# Theory behind EasyCarbo



## Henrik (4 Dec 2008)

I have read a lot about EasyCarbo and how you need to dose it, and what it does for your tank. Having pressurised CO2, I would like to understand a bit more behind the 'theory' of how EasyCarbo works, in order to decide whether it isworth spending any money on it...

Firstly, what does it consist of (in chemical terms, all I know is that it contains Carbon)? Can you mix it yourself?
Secondly, why would it help you if you have sufficient CO2 levels already in your tank?
Thirdly, why does it work against algae (or doesn't  it...)?

Thanks a lot, Henrik


----------



## Themuleous (4 Dec 2008)

From what I understand its almost identical to excel.

Sam


----------



## Henrik (4 Dec 2008)

...as I am not familiar with Excel either, the same questions remain :?


----------



## George Farmer (4 Dec 2008)

These links may help a little -

http://www.seachem.com/Products/product ... Excel.html

http://www.my-mac.net/forum/viewtopic.php?f=38&t=5809


----------



## Henrik (4 Dec 2008)

...A polymerized isomer of glutaraldehyde trademarked as polycycloglutaracetal ... (I followed the link...) - I assuem tshi means I cannot mix it myself  

So the only question remaining is: WHt does it help even if you use CO2 injection?


----------



## plantbrain (4 Dec 2008)

It does not, unless you are low on CO2...........or want to kill algae as well once you corrected the CO2 issue or are unsure about the CO2 being correct/ed.

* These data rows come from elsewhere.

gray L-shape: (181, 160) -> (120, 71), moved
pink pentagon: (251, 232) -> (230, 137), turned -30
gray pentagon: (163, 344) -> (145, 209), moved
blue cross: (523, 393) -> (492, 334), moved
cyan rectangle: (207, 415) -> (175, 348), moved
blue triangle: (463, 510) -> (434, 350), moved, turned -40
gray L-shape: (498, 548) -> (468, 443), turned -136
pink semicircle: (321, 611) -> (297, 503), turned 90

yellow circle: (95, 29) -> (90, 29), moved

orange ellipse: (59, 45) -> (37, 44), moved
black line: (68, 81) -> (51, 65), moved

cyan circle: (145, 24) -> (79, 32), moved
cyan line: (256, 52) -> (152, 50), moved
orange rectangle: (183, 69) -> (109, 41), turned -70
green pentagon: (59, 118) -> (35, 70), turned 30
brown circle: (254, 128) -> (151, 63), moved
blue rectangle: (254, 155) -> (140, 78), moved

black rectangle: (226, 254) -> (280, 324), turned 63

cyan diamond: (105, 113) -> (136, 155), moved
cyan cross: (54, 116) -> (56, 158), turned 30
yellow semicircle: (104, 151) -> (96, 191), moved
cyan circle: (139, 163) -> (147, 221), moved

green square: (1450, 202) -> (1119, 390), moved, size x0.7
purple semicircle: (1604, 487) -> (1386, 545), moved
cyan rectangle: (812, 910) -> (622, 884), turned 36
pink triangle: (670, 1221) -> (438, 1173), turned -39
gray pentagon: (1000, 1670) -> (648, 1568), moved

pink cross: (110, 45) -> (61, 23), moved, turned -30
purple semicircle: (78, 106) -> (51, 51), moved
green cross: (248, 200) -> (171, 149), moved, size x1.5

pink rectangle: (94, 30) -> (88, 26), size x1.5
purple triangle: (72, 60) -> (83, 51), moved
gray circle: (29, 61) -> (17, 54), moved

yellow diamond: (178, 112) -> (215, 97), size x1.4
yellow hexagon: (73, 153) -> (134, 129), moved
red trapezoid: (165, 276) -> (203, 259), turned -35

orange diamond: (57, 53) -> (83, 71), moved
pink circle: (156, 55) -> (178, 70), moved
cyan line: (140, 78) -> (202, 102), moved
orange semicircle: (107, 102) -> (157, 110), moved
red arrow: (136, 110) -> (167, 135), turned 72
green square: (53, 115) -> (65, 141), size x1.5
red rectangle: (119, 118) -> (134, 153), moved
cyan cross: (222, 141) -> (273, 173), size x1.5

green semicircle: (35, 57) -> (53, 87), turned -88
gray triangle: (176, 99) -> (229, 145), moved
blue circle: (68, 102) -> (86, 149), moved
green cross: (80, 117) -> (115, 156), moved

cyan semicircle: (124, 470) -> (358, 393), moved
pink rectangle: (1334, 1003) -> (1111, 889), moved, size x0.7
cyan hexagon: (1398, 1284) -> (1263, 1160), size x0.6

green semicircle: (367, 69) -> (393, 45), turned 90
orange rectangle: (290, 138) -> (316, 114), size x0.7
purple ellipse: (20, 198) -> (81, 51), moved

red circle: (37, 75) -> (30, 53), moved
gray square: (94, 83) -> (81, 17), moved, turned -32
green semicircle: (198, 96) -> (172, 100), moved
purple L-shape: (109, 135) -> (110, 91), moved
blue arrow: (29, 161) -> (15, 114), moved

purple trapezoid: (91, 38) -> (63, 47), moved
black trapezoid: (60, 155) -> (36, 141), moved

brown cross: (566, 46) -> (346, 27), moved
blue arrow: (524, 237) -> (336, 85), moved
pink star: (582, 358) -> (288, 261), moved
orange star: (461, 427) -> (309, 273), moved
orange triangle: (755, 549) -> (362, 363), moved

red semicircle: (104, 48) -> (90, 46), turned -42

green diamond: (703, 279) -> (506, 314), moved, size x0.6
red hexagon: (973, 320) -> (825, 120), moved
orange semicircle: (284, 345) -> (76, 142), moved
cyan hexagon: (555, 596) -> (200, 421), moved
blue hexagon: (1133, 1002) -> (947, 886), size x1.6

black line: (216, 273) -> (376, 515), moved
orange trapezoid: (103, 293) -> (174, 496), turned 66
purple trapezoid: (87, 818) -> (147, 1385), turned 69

90-95% of the issues folks have with algae are CO2 related.

Regards, 
Tom Barr


----------



## ceg4048 (4 Dec 2008)

As Tom indicates, just because you are injecting CO2 it does not automatically mean that you have good CO2 availability to some or all the plants. Depending on flow, lighting and so forth it can be that the injection rate necessary to compensate for the inefficiencies of your delivery is so high that it becomes toxic to the fish. These glutaraldehyde products can supplement the CO2 injection without having to raise the CO2 to toxic levels. What's good about them is that most plants are able to breakdown and process the glutaraldehyde yielding CO2 internally so it effectively raises the CO2 concentration level, but algae do not have this capability so it is not useful to them. Furthermore, the glutaraldehyde is actually toxic to algae, perhaps not as lethal to algae as some of the dedicated algecides, but enough so that it's indeed very competent in this regard. So this is the closest thing we have to a silver bullet because it boosts the CO2 level while at the same time it has lethality to algae. Off the shelf algecides have a global lethality in that they are damaging to plants.

Some hobbyists who don't want to deal with the complexity or the toxicity of DIY or pressurize CO2, but do want higher growth rates than what can be achieved in non injected tanks, find that using glutaraldehyde products are simple to use and strikes a balance between higher growth rates and complication. Some plants which simply won't grow well in a non-injected tank can do OK with the liquids, so this increases the range of species that can be grown without regulators or yeast mixes. One still has to be careful to not exceed the lighting thresholds for low light and of course these are very expensive so the tank size is normally limited when using the liquids alone.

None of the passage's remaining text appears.